Member of the Hamburg Parliament
- Incumbent
- Assumed office 2020

Personal details
- Born: North Rhine-Westphalia, West Germany
- Party: Christian Democratic Union of Germany
- Other party: CDU Hamburg
- Alma mater: LMU Munich; Free University of Berlin (PhD);

= Anke Frieling =

German politician

Anke Frieling (born 30 May 1962) is a German politician of the Christian Democratic Union (CDU) and deputy chairman of the CDU parliamentary group in the Hamburg Parliament.

== Education and professional career ==
Born in North Rhine-Westphalia, Frieling studied business administration at LMU Munich and subsequently earned her doctorate degree from the Free University of Berlin. From 1999 to 2004, Frieling worked at a bank in Frankfurt. She has been living in Hamburg since 2004. As of 2022, she is working as a project manager in the healthcare industry.

== Political commitment ==
Frieling has been an active member of the CDU Hamburg since moving there in 2004. First she was a member of the Altona District Assembly and, since the last election in 2020, a member of the Hamburg Parliament.

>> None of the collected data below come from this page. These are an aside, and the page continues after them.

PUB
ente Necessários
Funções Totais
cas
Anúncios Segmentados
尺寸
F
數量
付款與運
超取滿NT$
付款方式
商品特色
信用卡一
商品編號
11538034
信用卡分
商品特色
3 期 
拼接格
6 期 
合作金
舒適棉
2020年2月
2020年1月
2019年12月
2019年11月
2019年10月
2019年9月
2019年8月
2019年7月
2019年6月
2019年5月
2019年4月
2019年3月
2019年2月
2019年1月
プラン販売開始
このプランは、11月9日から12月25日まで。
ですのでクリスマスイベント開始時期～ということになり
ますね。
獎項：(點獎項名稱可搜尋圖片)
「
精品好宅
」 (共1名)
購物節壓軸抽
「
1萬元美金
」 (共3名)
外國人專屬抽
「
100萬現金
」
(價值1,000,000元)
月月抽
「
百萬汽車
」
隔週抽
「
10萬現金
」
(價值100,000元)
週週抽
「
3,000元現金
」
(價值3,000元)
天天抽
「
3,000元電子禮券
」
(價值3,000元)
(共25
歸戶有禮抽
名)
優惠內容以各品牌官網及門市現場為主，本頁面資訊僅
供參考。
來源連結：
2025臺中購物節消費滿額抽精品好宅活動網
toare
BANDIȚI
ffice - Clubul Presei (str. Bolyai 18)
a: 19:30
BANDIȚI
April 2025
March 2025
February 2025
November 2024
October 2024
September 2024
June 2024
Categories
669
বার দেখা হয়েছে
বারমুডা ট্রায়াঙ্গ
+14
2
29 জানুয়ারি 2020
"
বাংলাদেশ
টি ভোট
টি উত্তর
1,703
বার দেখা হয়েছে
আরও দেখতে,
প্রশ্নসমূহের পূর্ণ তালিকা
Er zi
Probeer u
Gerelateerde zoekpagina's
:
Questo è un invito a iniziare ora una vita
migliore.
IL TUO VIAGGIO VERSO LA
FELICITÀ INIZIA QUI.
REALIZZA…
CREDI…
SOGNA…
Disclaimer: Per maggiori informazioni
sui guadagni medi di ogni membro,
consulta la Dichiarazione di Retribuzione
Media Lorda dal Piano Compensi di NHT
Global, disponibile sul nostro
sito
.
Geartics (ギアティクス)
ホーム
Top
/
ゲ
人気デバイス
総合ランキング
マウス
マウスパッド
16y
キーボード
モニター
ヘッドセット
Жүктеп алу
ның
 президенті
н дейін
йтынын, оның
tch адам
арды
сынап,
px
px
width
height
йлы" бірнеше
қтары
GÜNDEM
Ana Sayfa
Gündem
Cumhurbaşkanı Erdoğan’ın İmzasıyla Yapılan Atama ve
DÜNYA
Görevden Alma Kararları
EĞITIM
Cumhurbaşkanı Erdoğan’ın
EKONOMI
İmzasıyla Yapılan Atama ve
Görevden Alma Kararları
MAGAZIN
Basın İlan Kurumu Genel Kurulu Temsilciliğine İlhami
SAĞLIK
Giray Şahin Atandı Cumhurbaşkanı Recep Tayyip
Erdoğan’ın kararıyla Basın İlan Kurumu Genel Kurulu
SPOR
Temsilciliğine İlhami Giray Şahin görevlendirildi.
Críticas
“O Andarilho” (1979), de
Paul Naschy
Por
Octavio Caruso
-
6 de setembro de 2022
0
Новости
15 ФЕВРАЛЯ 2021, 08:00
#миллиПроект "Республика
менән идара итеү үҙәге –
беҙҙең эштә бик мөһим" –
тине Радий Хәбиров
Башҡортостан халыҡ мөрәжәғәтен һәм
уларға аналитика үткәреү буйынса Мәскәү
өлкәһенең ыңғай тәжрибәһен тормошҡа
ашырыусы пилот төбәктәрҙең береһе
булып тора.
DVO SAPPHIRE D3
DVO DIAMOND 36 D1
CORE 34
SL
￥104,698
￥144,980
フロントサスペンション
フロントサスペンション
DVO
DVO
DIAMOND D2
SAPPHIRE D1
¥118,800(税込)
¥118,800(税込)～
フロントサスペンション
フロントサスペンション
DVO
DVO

On 23 February 2020, Frieling was elected to the Hamburg Parliament. She, under chairman Dennis Thering, is one of two deputy chairmen of the CDU parliamentary group. Frieling works as the parliamentary group's spokesperson for urban development and science. Additionally, she is one of four vice chairmen of the CDU Hamburg.

== Publications ==
"Self-restraint measures by companies. Their importance for handling conflicts with social interest groups" (German: Selbstbeschränkungsmaßnahmen von Unternehmungen. Ihre Bedeutung für die Handhabung von Konflikten mit gesellschaftlichen Interessengruppen, PhD thesis, Frankfurt am Main 1992, ISBN 3-631-44646-2.